Вот какие серьезные разговоры ведем, Теплышко. Еще в ноябре в Бригаду протянули настоящую телефонную линию, и в «мыслильне» появился аппарат, похожий на ящик взрывного устройства. Поставили его для связи с Мухиным, прежде всего, но разрешено всем, однако звонят нам редко. Март — самый пик зимы, работы почти никакой. Наши трактора угнали за Ишим, в центральные мастерские, «ремонтировать централизованно», и на днях мы туда поедем, потому что конь без любимого хозяина затосковать может. А пока обходимся чужими, работать ведь надо, зарабатывать тоже надо, а то за зимние авансы в долги залетишь запросто. Раза два, не больше, нас заметало так, что сами звонили на центральную, и оттуда приезжали, Тимошин и Жалдандинов и Василь Палыч Щеголев, распаковывали нас, а потом мы вместе распечатывали остальных, и коров наших, и Афродиту, и Портоса. Ты мне, конечно, не позвонишь ни сегодня, ни завтра. Но когда-нибудь раздастся звонок, пусть через двадцать, тридцать лет, но раздастся. А может быть, позвонят твои товарищи. Но пока я говорю сам с собой, с эхом. В Москву я не поехал, и ребята тоже остались. Слово «целина» из нашей речи исчезло. Здесь не говорят «целина», другое дело «поле», «степь», «озимые», «пашня», «зябь», «пахота». Только к западу от Петропавловска, за Курганом, говорят о нас «целина», но там я давным-давно не был. Иногда думаю, что мне все приснилось и еще снится, снится, вот проснусь в 383-ей и поеду на лекции Чичерова, Гудзия, Будагова иди Радцига в Коммунистической аудитории, на Моховой, или на семинар к Валееву или Либану. Но это просто время идет, и нужно разобраться, понять, какой же во всем, что было и есть, а еще важнее, будет, смысл состоит, до конца разобраться нужно. В Бригаде уже нет ни одной палатки и перестроили в ферму кузню Рамзана Мукашева, она раза в четыре длиннее той огненной хибары. В разных отчетах бригадира Николая Васильевича Мухина, он же Чапай, он же Железный, мы именуемся уже не «бригадой», а «отделением». Но отделить нас невозможно, мы ведь все равно Бригада. Хотя в киношном самом большом вагончике, в синем дыму, вместе с Мишей Пашкевичем, старожилом, базарят мало знакомые мне плотники, простужено кашляют трактористы, смущенно хихикают доярки, все равно это тоже Бригада. И так будет, именно так, а не иначе, — Бригада, лет через пять, когда можно будет учить не только в вечерней, а подрастет малышня, и я приеду сюда учителем. Или пойду работать в нашу районную газету «Корчагинец».

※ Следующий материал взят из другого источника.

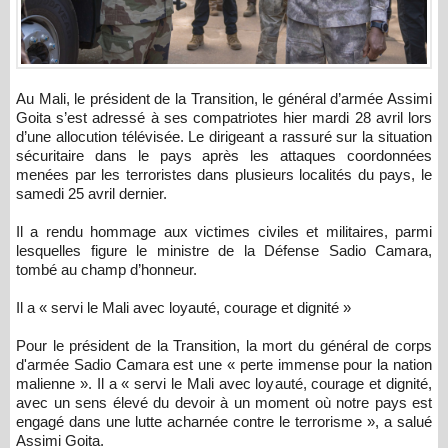
Au Mali, le président de la Transition, le général d’armée Assimi
Goita s’est adressé à ses compatriotes hier mardi 28 avril lors
d’une allocution télévisée. Le dirigeant a rassuré sur la situation
sécuritaire dans le pays après les attaques coordonnées
menées par les terroristes dans plusieurs localités du pays, le
samedi 25 avril dernier.
Il a rendu hommage aux victimes civiles et militaires, parmi
lesquelles figure le ministre de la Défense Sadio Camara,
tombé au champ d’honneur.
Il a « servi le Mali avec loyauté, courage et dignité »
Pour le président de la Transition, la mort du général de corps
d'armée Sadio Camara est une « perte immense pour la nation
malienne ». Il a « servi le Mali avec loyauté, courage et dignité,
avec un sens élevé du devoir à un moment où notre pays est
engagé dans une lutte acharnée contre le terrorisme », a salué
Assimi Goita.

…Рядом со мной, в новых шапках, Мухин и Черепанова. Тамара запустила движок, и почему-то и в самом деле взяла меня за руку. Гаснет свет. Совсем из другой жизни, сотканной из света и радости, со ступенек Клубной части МГУ на Ленгорах, к нам в вагончик идут студентки с мимозой и гвоздиками в руках. Идет индуска в сари, монголка в ярком халате, японка Око Ясу с нашего факультета, венгерка Эста Рац с нашего факультета. Советские студентки. А среди латиноамериканок, вторая слева, тоже с нашего факультета, с гвоздиками, — идешь ты, чуть вскидывая коленками.

— Здравствуй, чадо мой возлюбленный, единственный.

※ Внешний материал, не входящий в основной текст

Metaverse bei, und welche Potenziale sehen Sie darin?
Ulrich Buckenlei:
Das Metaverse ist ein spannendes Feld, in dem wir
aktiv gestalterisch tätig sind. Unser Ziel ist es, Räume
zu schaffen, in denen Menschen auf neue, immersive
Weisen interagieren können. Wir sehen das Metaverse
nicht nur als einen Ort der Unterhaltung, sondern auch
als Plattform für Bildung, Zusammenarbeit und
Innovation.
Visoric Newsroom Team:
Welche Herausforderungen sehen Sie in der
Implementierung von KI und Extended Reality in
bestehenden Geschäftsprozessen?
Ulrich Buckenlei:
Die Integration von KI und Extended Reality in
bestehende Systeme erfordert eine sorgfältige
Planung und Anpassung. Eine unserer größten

— Здравствуй, Теплышко, это ты. Самая красивая, лучше всех.

— Спасибо, родненький.

— Ты жива?

— жива?…

— Ты жива?

— жива…

В вагончике, за спиной, громыхают корабельные пушки, а здесь тихо. Знакомая белая лунная ночь, синие искры снега.

— Смолишь, Олег?

— Да нет, Коля. Дядю Федю боюсь, и ты бросай эту гадость. А то дядя Федя уши оторвет.

— А то, оторвет, факт. Давай бросим, — он затаптывает цигарку в сугробе. — Бросил навсегда!...Иди домой, Олег, фильм кончится, и я тебя позову, еще и еще «Новости» посмотрим. Хочешь, я с тобой пойду. Посидим там, помолчим. Я тебе стихи почитаю, а?… А может, ты о Сопливце расскажешь, как у него дела-то?…Рамазан пишет, его родне понравилось, а нам еще не рассказал.

— Завтра расскажу…Иди сам, Коля. И не дергай свои усы, Железный. Ничего со мной не случится…И я пойду, Славу и Сергазу встречу. Вот посижу немного и пойду.

Николай скрывается в клубах морозного дыма и пара.

— …Ты жива, Муза?

— жива?…

Слышно, как штормит океан, которого мы никогда не видели, и как штормят все моря нашей планеты, которых мы не видели. Но они — есть. И есть берега. Что же, у нас в жизни есть дело. Может, одной жизни на него и не хватит. Но я с надеждой буду бить Шушню до тех пор, пока последний фашист не сдохнет, где бы он ни был, на любом континенте. Слышно, как майским утром выходят пахари с мечами из плужной стали, и правильно целят корабельные пушки.

ИМЯ РЕК

Игумен Георгий за руку вводит Олежку в келью.

— Пока согреешься, разбери записочки, отрок, — игумен кладет стопку записок на стол. — Об упокоении сюда, о здравии — рядом. Если что, спрашивай, головушка.

И тут же слышит:

— Батюшка, вот мы просим о Рамзане. Имя-то не православное, да?... Ошибка тут, батюшка.

— Ах ты, радость моя. Как ты думаешь, кто более православный? Тот ли, кто мимо прошел и не спас человека, или тот, кто жизнь за других отдал ?

— Известно, кто жизнь за других отдал. Но как быть с Рамзаном-то?

— Отложи записочку в сторону, мы о Рамзане и его родных в келье после службы помолимся… А ты запомни, теплышко, когда война в Чечне началась, Рамзан по фамилии Мукашев, чечен, спас соседей русских, православную семью. За это бандиты убили всех Мукашевых. Будем молиться за них или нет?

— Обязательно, батюшка.

— Вот и правильно, зернышко мое. Другим питомцам я тоже расскажу на занятиях.

— А мне сейчас скажи, батюшка, кем был чечен Рамзан.

— Он был другом тех, кто в «Корчагинском» работал, тоже целинник. А когда уехал на родину, на Кавказ, прославился как знаменитый пахарь, стал Героем социалистического труда.

— А почему не просто герой?

— А разве тебе дедушка с бабушкой не рассказывали, что раньше «Корчагинский» назывался совхозом, советским хозяйством?

— Теперь-то там одна нищета и болезни, батюшка, и жителей почти никого, бурьян-полынь, а русских так и вообще нет.

— Да, богатое село было. И тогда кто лучше всех для Родины работал, тот и становился Героем социалистического труда. Не буржуйского же, правда? Не надо забывать их, Олежка.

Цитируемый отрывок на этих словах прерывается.